Explaining how we as a Church arrived at this moment - the moment in which Counter-Reformation Catholicism is giving way to a New Evangelization - Weigel gave particular attention to key actions in the pontificate of Pope John Paul II.

He pointed out that in his apostolic letter “Entering the New Millenium,” John Paul II gave us the image of “putting out into the deep” from the Gospel of Luke as a definitive image for the Church of the 21st century.

We must “leave the shallow water of institutional maintenance Catholicism,” Weigel interpreted, “transform all of those institutions into launch pads for mission, and become a church in which every member understands him- or herself as a missionary.

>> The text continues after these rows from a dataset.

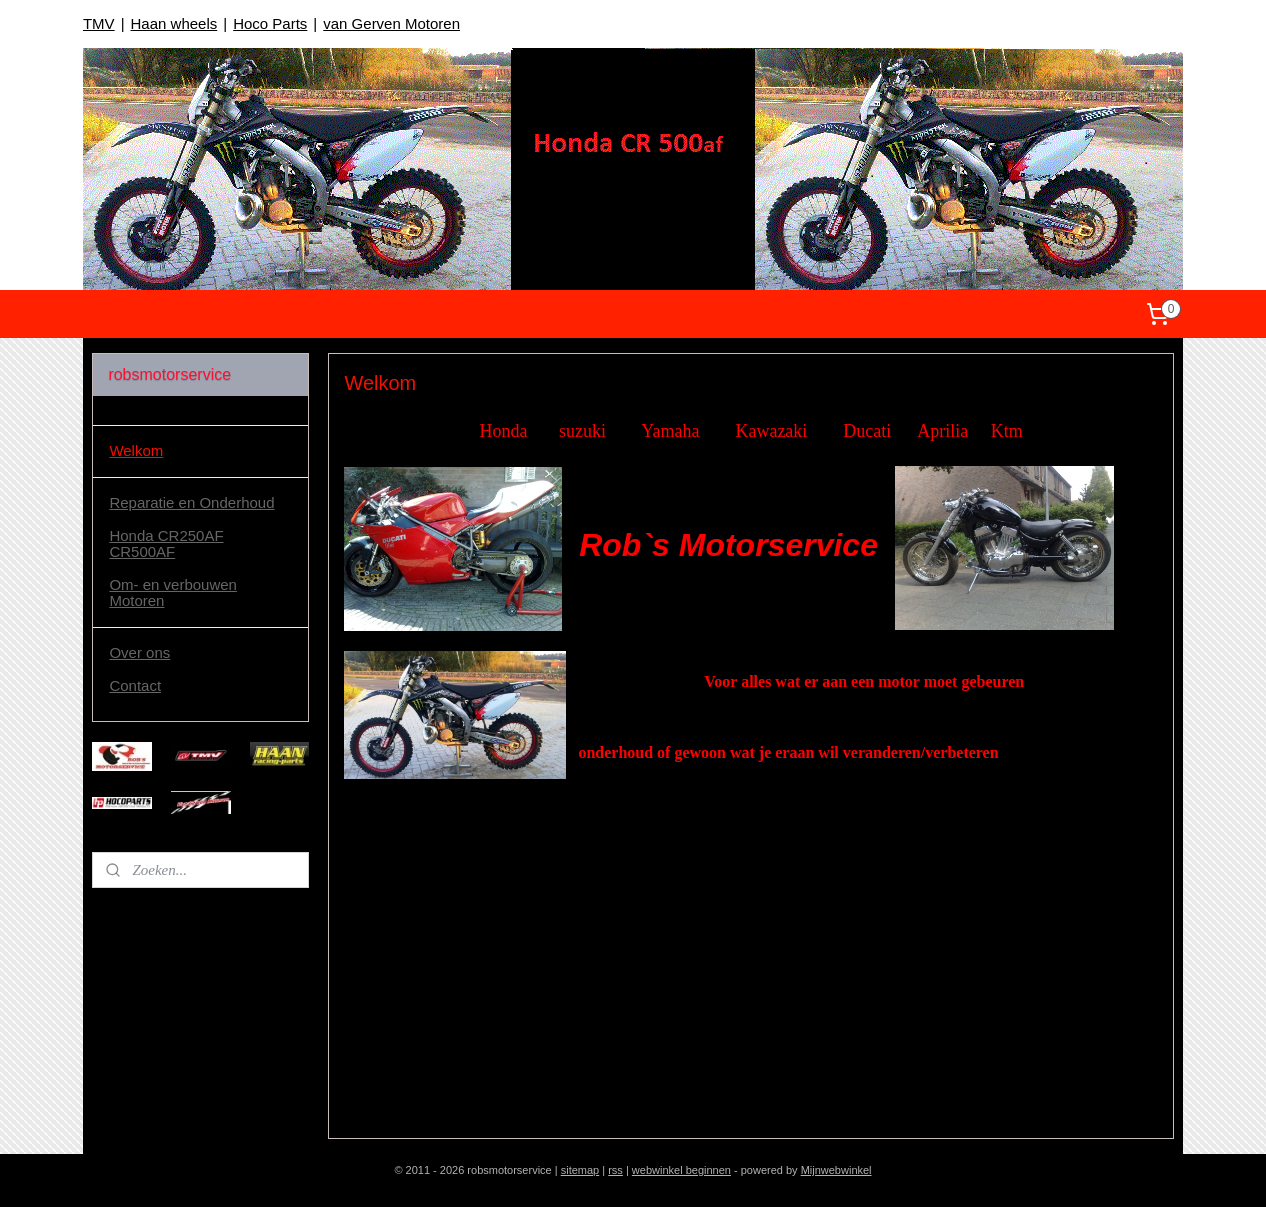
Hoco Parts (270, 23)
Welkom (136, 450)
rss (615, 1170)
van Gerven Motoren (391, 23)
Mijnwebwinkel (836, 1170)
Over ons (139, 652)
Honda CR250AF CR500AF (166, 544)
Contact (135, 685)
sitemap (580, 1170)
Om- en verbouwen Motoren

Catholics must take greater ownership of their baptism and of their baptismal call to ‘go and make disciples’

“Mission territory today is your kitchen table, your neighborhood, your business, your profession, your life as a consumer, your life as a citizen,” he said. “It’s all mission territory.”

What does this require of you and me?

To start, Weigel suggested, the Catholics of our time must be more thoroughly versed in “the symphony of Catholic truth.”

He secondly suggested that we must be a people of the Bible more so than we have been in the past. Thirdly, and with greatest emphasis, he pointed out that Catholics must take greater ownership of their baptism and of their baptismal call to “go and make disciples.”

“We are called to be converters of the culture,” he said. “We do that first and foremost by bringing people into friendship with Jesus Christ.”

“In this moment of Catholic history,” he concluded, “we’re all being summoned to that mountaintop in Galilee. We’re all being told by the Lord, ‘Go and make disciples of all nations.’ If [the] 70 million Catholics in the United States … actually had that experience, actually believed they were on the mountain hearing the Great Commission, we would transform our Church; we would transform our society.”

In a follow-up email interview, Weigel noted that he was struck by the unique challenges of living the New Evangelization in the North Country, but reflected, “I was also struck by the enthusiasm of the people who attended the event and their response to my challenge to ‘own’ their baptism by living as missionary disciples in a retail, person-to-person way.

“There seems to be a tacit acknowledgment that what I called ‘transmitting the faith by osmosis’ just isn't going to cut it in 21st century America,” he said.

“So I hope that these are all indicators that the people of the diocese recognize that mission and evangelization are everyone's responsibility,” Weigel said.